This Article proceeds in four Parts. Part I discusses the changing landscape of legislation with extraterritorial effects. Part II outlines the way in which National Pork and Mallory have removed some of the restraints that previously operated to prevent states from exceeding their proper territorial bounds. Part III explains why the solutions the Court has proposed may be inappropriate or inadequate to address this problem. Finally, in Part IV the Article suggests that, perhaps somewhat ironically given its historical focus on economic issues, the dormant Commerce Clause’s Pike balancing test will likely continue to play a central role in defining the outer bounds of states’ ability to project beliefs and values extraterritorially. The Article closes by reflecting on the pros and cons of this development and suggesting some ways Pike analysis might be refined to fit this new landscape.

I. The New Face of State Extraterritoriality

The sort of extraterritoriality issues that arise may be changing as states increasingly enact legislation designed to reflect and advance ideological beliefs about which the country is increasingly polarized. This Part explores this phenomenon in general. It then discusses three areas in which this trend has begun to manifest itself: abortion, gender-affirming care, and other healthcare issues; pro- and anti-ESG policies; and product standards designed to advance state values. Finally, it discusses why these sorts of laws may create new types of extraterritoriality conflicts.

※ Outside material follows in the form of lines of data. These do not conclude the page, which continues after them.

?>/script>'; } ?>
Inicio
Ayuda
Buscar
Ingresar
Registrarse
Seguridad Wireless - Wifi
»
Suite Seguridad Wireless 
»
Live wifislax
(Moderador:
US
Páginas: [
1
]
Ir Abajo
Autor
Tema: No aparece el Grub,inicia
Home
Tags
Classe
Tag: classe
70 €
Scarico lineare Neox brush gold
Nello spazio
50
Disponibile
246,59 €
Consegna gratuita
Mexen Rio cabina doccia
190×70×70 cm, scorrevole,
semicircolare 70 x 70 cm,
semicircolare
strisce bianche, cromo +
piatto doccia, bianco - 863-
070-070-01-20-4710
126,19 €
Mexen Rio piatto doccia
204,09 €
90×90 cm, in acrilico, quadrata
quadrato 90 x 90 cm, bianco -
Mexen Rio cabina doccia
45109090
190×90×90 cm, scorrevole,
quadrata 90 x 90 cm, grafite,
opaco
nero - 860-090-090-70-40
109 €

A. States’ Turn Toward Value-Advancing Legislation

It is a commonplace to observe that the United States has become more politically polarized in recent years and, further, that a confluence of political, social, and legal factors has made this polarization particularly manifest in state legislatures. Forces driving these developments include increased candidate engagement with activists,[50] threats to voting rights,[51] partisan gerrymandering,[52] and changing campaign finance regulation that has increased the influence of wealthy donors.[53] As a result, campaign strategy has turned its attention from the undecided voter to the “engaged public,” members of a party’s base who are often more extreme than the party’s mainstream but who vote consistently and persuade others to vote.[54]

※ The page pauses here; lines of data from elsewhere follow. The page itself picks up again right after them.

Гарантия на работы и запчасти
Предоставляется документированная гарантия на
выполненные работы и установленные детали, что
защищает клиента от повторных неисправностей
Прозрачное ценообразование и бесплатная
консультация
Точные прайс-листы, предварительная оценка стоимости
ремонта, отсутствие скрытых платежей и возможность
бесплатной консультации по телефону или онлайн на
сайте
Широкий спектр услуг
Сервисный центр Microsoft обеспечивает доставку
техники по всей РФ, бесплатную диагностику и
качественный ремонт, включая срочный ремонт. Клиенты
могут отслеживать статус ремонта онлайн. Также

As such sometimes-extreme polarization has gained ground, Naomi Cahn and June Carbone argue, “policy differences between the states have increased.”[55] Further, they note, the “New Federalism” has given states opportunities to make law on a greater variety of issues,[56] a trend to which the Supreme Court’s opinion in Dobbs v. Jackson Women’s Health Organization contributed by opening the door to previously foreclosed state restriction of abortion.[57] As issues like abortion “become a marker of political identity,”[58] both polarization and the influence of activist groups have caused legislatures to pass more intensely ideological legislation.[59]

These trends have implications for state extraterritoriality and the law that governs it. To begin with, extreme polarization may make clashes between states more likely. In part, this is because polarization, which exists to some extent on both the left and the right,[60] tends to increase differences between states on legal rules.[61] As a matter of both logic and historical experience, the more regulatory variation from state to state exists, the more occasions there are for clashes between jurisdictions.[62] And statutes passed by highly ideological legislators of opposite stripes in different states are likely, for obvious reasons, to diverge significantly from each other.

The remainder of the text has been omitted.